Page 1 of 1

Best way to parse a "query" string...

Posted: Mon Nov 07, 2005 8:50 am
by aluminumpork
I'm working on a custom query system that needs to be very dynamic.

Right you can create a type of query by adding the querytype array.
So...

$querytype[] = array('select','%COLUMN%','from','%TABLE%','!%WHERE%!','!%COLUMN%!','!%OPERATOR%!','!%VALUE%!');

A % symbol means that it's a special value and must be compared to a list of knowns. A ! symbol means it's optional and is not required.
Am I going about this the right way?

Also, I'm looking for advice on the best way to parse the query string it receives, right now I'm pulling to query into an array by exploding it with spaces.

Any ideas?

Re: Best way to parse a "query" string...

Posted: Mon Nov 07, 2005 9:23 am
by Chris Corbyn
aluminumpork wrote:I'm working on a custom query system that needs to be very dynamic.
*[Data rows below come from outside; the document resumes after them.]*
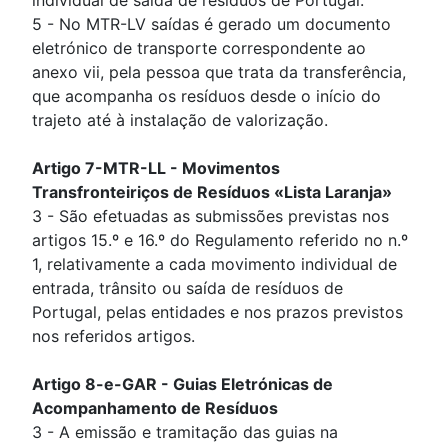
5 - No MTR-LV saídas é gerado um documento
eletrónico de transporte correspondente ao
anexo vii, pela pessoa que trata da transferência,
que acompanha os resíduos desde o início do
trajeto até à instalação de valorização.
Artigo 7-MTR-LL - Movimentos
Transfronteiriços de Resíduos «Lista Laranja»
3 - São efetuadas as submissões previstas nos
artigos 15.º e 16.º do Regulamento referido no n.º
1, relativamente a cada movimento individual de
entrada, trânsito ou saída de resíduos de
Portugal, pelas entidades e nos prazos previstos
nos referidos artigos.
Artigo 8-e-GAR - Guias Eletrónicas de
Acompanhamento de Resíduos
3 - A emissão e tramitação das guias na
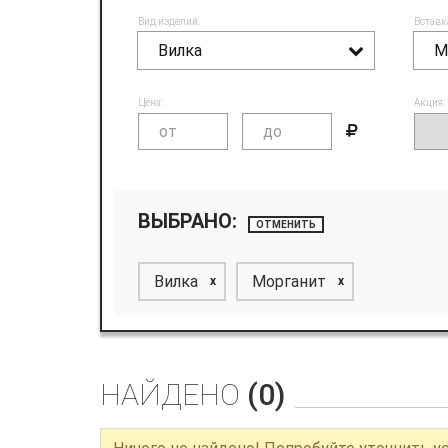
Вид изделий:
Вставк
Вилка
М
Цена:
Акция:
ВЫБРАНО:
ОТМЕНИТЬ
Вилка
Морганит
x
x
НАЙДЕНО
(0)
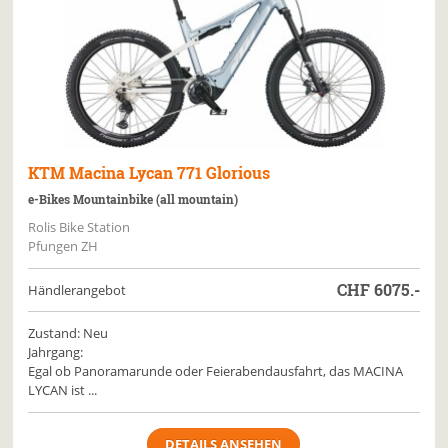
KTM
Macina Lycan 771 Glorious
e-Bikes Mountainbike (all mountain)
Rolis Bike Station
Pfungen ZH
CHF
6075.-
Händlerangebot
Zustand: Neu
Jahrgang:
Egal ob Panoramarunde oder Feierabendausfahrt, das MACINA
LYCAN ist ...
DETAILS ANSEHEN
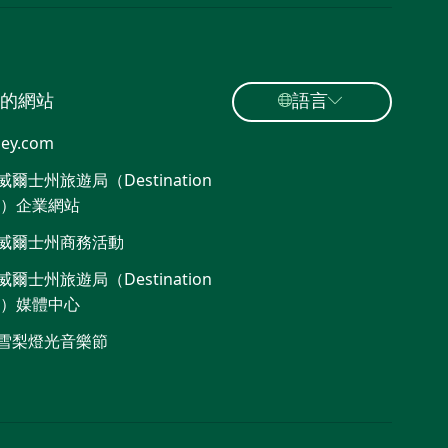
的網站
語言
ey.com
爾士州旅遊局（Destination
W）企業網站
威爾士州商務活動
爾士州旅遊局（Destination
W）媒體中心
雪梨燈光音樂節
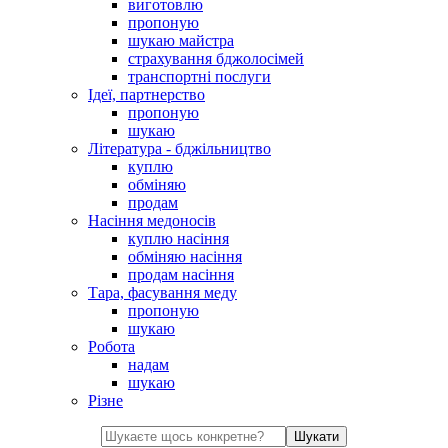
виготовлю
пропоную
шукаю майстра
страхування бджолосімей
транспортні послуги
Ідеї, партнерство
пропоную
шукаю
Література - бджільництво
куплю
обміняю
продам
Насіння медоносів
куплю насіння
обміняю насіння
продам насіння
Тара, фасування меду
пропоную
шукаю
Робота
надам
шукаю
Різне
Шукати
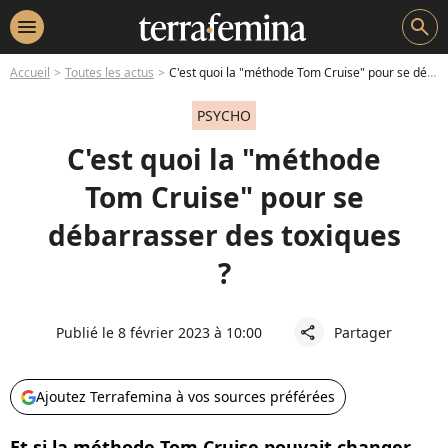
menu
search
Accueil
Toutes les actus
C'est quoi la "méthode Tom Cruise" pour se débarrasser des toxiques ?
PSYCHO
C'est quoi la "méthode
Tom Cruise" pour se
débarrasser des toxiques
?
Publié le 8 février 2023 à 10:00
Partager
share
Ajoutez Terrafemina à vos sources préférées
Et si la méthode Tom Cruise pouvait changer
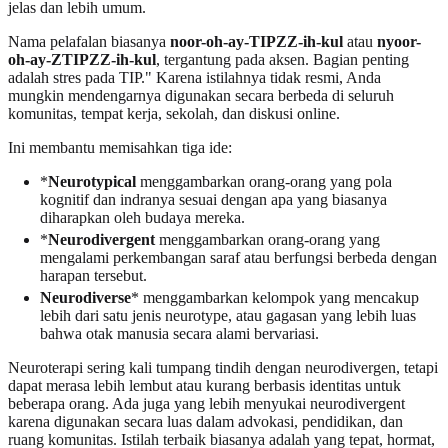
jelas dan lebih umum.
Nama pelafalan biasanya
noor-oh-ay-TIPZZ-ih-kul
atau
nyoor-
oh-ay-ZTIPZZ-ih-kul
, tergantung pada aksen. Bagian penting
adalah stres pada TIP." Karena istilahnya tidak resmi, Anda
mungkin mendengarnya digunakan secara berbeda di seluruh
komunitas, tempat kerja, sekolah, dan diskusi online.
Ini membantu memisahkan tiga ide:
*
Neurotypical
menggambarkan orang-orang yang pola
kognitif dan indranya sesuai dengan apa yang biasanya
diharapkan oleh budaya mereka.
*
Neurodivergent
menggambarkan orang-orang yang
mengalami perkembangan saraf atau berfungsi berbeda dengan
harapan tersebut.
Neurodiverse
* menggambarkan kelompok yang mencakup
lebih dari satu jenis neurotype, atau gagasan yang lebih luas
bahwa otak manusia secara alami bervariasi.
Neuroterapi sering kali tumpang tindih dengan neurodivergen, tetapi
dapat merasa lebih lembut atau kurang berbasis identitas untuk
beberapa orang. Ada juga yang lebih menyukai neurodivergent
karena digunakan secara luas dalam advokasi, pendidikan, dan
ruang komunitas. Istilah terbaik biasanya adalah yang tepat, hormat,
Right you can create a type of query by adding the querytype array.
So...

$querytype[] = array('select','%COLUMN%','from','%TABLE%','!%WHERE%!','!%COLUMN%!','!%OPERATOR%!','!%VALUE%!');

A % symbol means that it's a special value and must be compared to a list of knowns. A ! symbol means it's optional and is not required.
Am I going about this the right way?

Also, I'm looking for advice on the best way to parse the query string it receives, right now I'm pulling to query into an array by exploding it with spaces.

Any ideas?
I guess the syntax you choose is up to you (did you say you're writing a custom language?).

To parse the string... don't explode at whitespace, it'll break strings etc which are quoted.

Tokenize it using a regular expression -- be warned... these kinds of regex can get very very scary :)

EDIT | This one does a fairly basic job of tokenizing the syntax apart for you, as well as leaving strings and octal/hexadecimal numbers in tact.

Code: Select all

$re = "#(?:(?<!\\\\)\'.*?(?<!\\\\)\')|(?:(?<!\\\\)".*?(?<!\\\\)")|(?:(?<!\\\\)//.*?\n)|(?:(?<!\\\\)/\\*.*?\\*/)|0x[a-z0-9]+|\\s+|\\W|\\w+#ism";
feyd posted something similar but more powerful a while back too - in regex or snippets I think.